Quipu
- Author: Arthur Sze
- Genre: Poetry
- Publisher: Copper Canyon Press
- Publication date: September 1, 2005
- Pages: 88
- ISBN: 978-1-55659-226-3

= Quipu (book) =

Poetry collection by Arthur Sze

Quipu is a 2005 poetry collection by Arthur Sze, published by Copper Canyon Press.

== Title ==
The title refers to the quipu, an Incan device made of knotted cords used for record-keeping.
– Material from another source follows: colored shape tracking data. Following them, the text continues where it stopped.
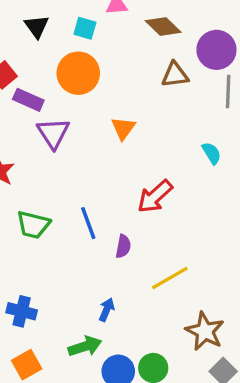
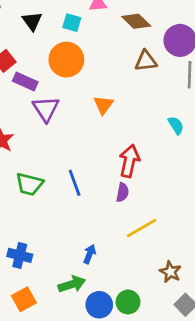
red arrow: (155, 196) -> (129, 161), turned 144
purple semicircle: (123, 246) -> (122, 192), moved
brown star: (205, 331) -> (170, 272), size x0.7

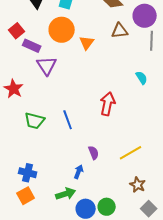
orange triangle: (103, 105) -> (87, 43), moved
purple semicircle: (122, 192) -> (94, 153), moved, turned -32
yellow line: (142, 228) -> (131, 153), moved
orange square: (24, 299) -> (26, 196), moved

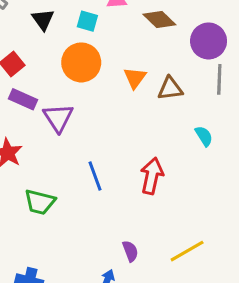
brown triangle: (120, 31) -> (170, 89), moved
orange triangle: (87, 43) -> (135, 78), moved
purple rectangle: (32, 46) -> (23, 99), moved
blue line: (68, 120) -> (95, 176), moved

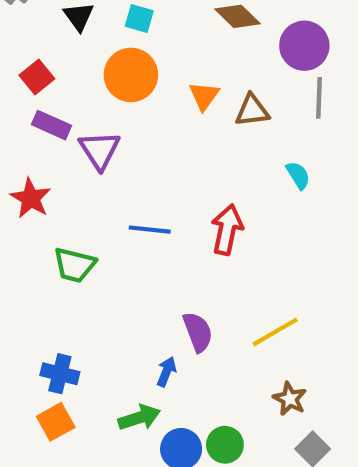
blue line: (95, 176) -> (150, 230), turned -64
purple semicircle: (130, 251) -> (198, 332), size x1.4

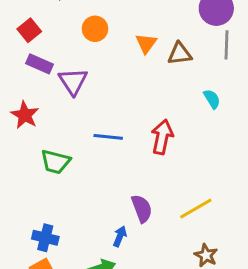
orange circle: (131, 75) -> (95, 29), size x0.7

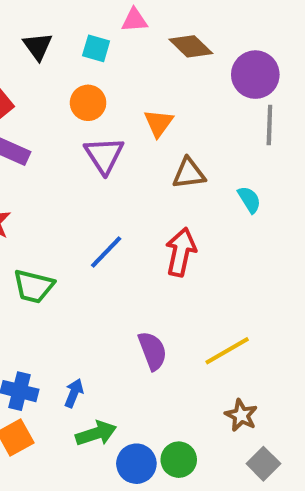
brown triangle: (180, 54) -> (189, 173), moved
purple triangle: (73, 81) -> (104, 155), moved
blue line: (108, 137) -> (106, 252), turned -52
blue arrow: (120, 236) -> (74, 393), moved

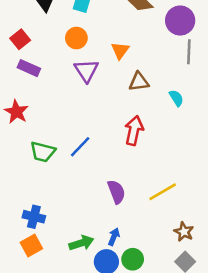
blue line: (106, 252) -> (80, 147), moved
blue arrow: (74, 393) -> (114, 237), moved
brown star: (241, 415) -> (184, 232), moved

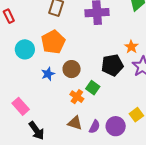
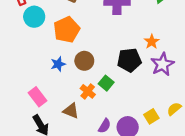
cyan circle: (25, 49) -> (34, 17), moved
pink rectangle: (21, 106) -> (37, 97), moved
brown triangle: (75, 123) -> (71, 111), moved

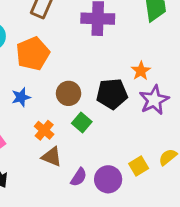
brown circle: (84, 61) -> (69, 93), moved
orange cross: (88, 91) -> (44, 130), moved
brown triangle: (71, 111) -> (52, 157), moved

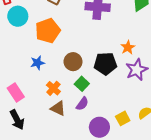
purple semicircle: (79, 177) -> (82, 104), moved

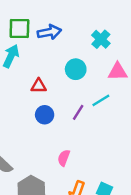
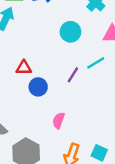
red triangle: (39, 86) -> (24, 68), moved
blue circle: (45, 115) -> (38, 87), moved

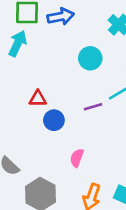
purple line: (73, 75) -> (93, 107), turned 42

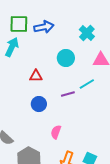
red triangle: (38, 99) -> (36, 76), moved

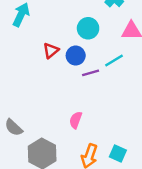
red triangle: (36, 76) -> (51, 51), turned -40
blue circle: (39, 104) -> (76, 56), moved

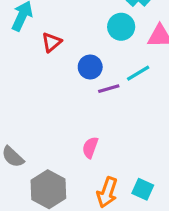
cyan circle: (88, 28) -> (121, 27), moved
red triangle: (51, 51) -> (51, 42), moved

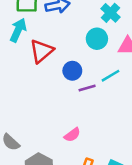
red triangle: (51, 42) -> (42, 51), size x1.5
pink semicircle: (90, 147) -> (72, 135), turned -147

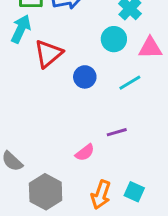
purple line: (87, 88) -> (117, 132), moved

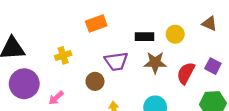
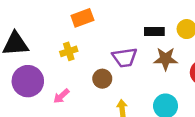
orange rectangle: (96, 24) -> (82, 18), moved

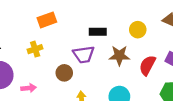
black rectangle: (154, 32) -> (98, 32), moved
pink arrow: (61, 96) -> (29, 88), turned -144

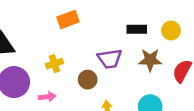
black rectangle: (98, 32) -> (137, 29), moved
yellow cross: (35, 49) -> (54, 64), moved

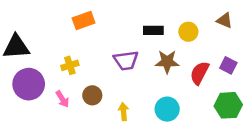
brown circle: (88, 80) -> (92, 95), moved
pink arrow: (47, 97) -> (62, 99), turned 63

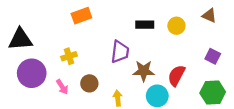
purple trapezoid: (126, 60) -> (120, 52), turned -75
brown star: (167, 62) -> (144, 71), moved
red semicircle: (200, 73) -> (176, 75), moved

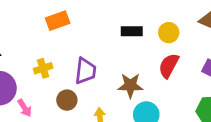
purple trapezoid: (120, 52) -> (85, 71), moved
red semicircle: (176, 75) -> (169, 66), moved
pink arrow: (62, 87) -> (25, 108), moved

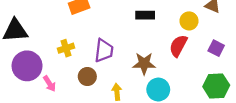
yellow circle: (169, 33) -> (189, 21), moved

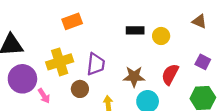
yellow circle: (189, 21) -> (161, 36), moved
red semicircle: (178, 46) -> (170, 74), moved
yellow cross: (66, 48) -> (60, 62), size x1.6

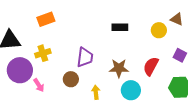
orange rectangle: (72, 21) -> (46, 19), moved
yellow circle: (161, 36) -> (159, 30), moved
yellow cross: (60, 62) -> (43, 53), moved, size x0.7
In Centrum, Sze described his interest in how quipus "might encode language" and said he sought to harness "dyed strings of language along with forms of knotting" in his poems.

== Critical reception ==
Publishers Weekly wrote that Sze "weaves together details from nature, questions from philosophy, and discoveries from modern physics, collecting facts with a Thoreau-like patience," stating that the poems create "a poetry of simultaneity, and a contemplative mindset."

The Boston Review described the book as a "shifting, shimmering fabric of images and instances, a vibrant homage to what [Wallace] Stevens called 'the intricacies of appearance.'"

Sink Review praised Sze's observational powers but lamented that the book's "happy moments, sad moments, harsh moments, erotic moments, historical, scientific and philosophical observations all begin to point in the same direction over and over."

Writing for the International Poetry Festival of Medellín, a critic called the collection an example of "string theory" vis-à-vis Sze's method of knotting disparate materials together through the quipu metaphor.